* _TASK DETAILS_
For the records below, give the number of lines containing the word "トルコ新型コロナウイルス関連の最新情報" and no other text.

Collected data:
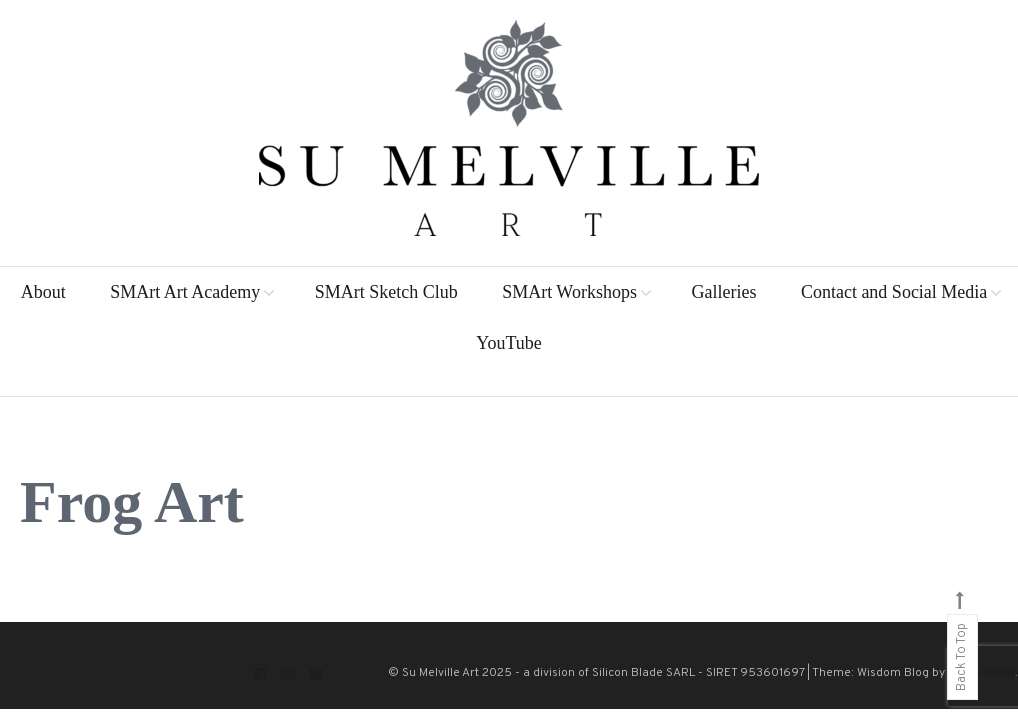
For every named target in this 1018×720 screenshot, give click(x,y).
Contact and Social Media (894, 292)
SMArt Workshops (569, 292)
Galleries (723, 292)
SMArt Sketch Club (386, 292)
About (43, 292)
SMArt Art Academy (185, 292)
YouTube (509, 343)
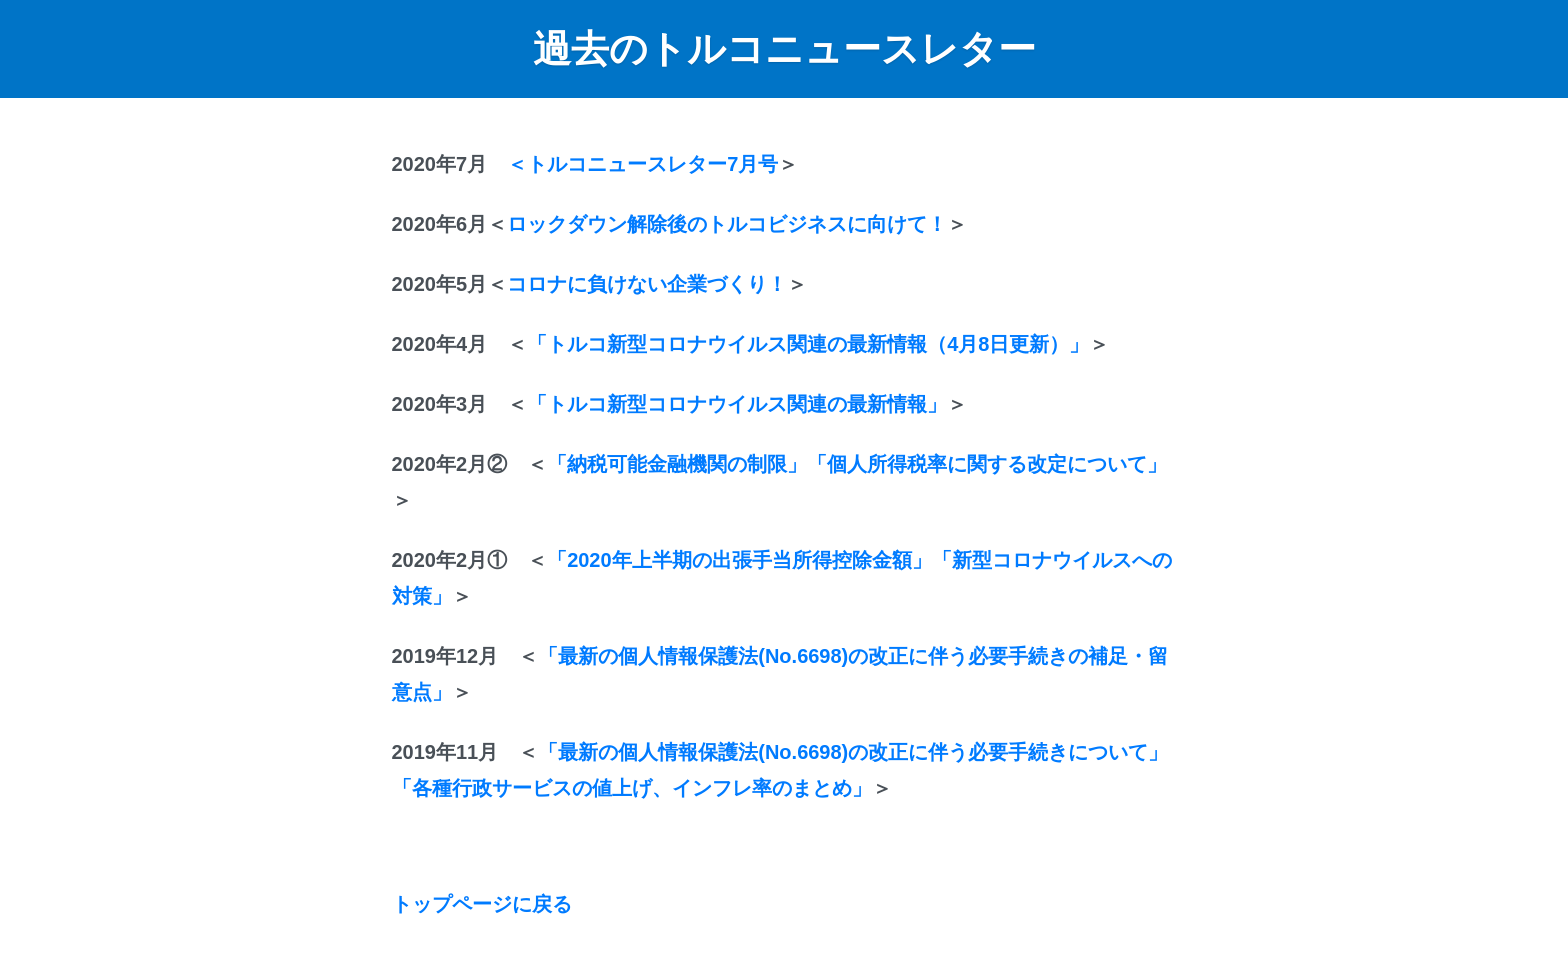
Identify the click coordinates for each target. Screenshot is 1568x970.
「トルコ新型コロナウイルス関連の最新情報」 (737, 404)
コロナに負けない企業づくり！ (647, 284)
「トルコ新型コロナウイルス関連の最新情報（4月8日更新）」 (808, 344)
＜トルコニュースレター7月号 (642, 164)
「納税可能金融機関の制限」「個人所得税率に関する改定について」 (857, 464)
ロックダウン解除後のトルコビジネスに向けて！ (727, 224)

* _SOLUTION TO THIS TASK_
2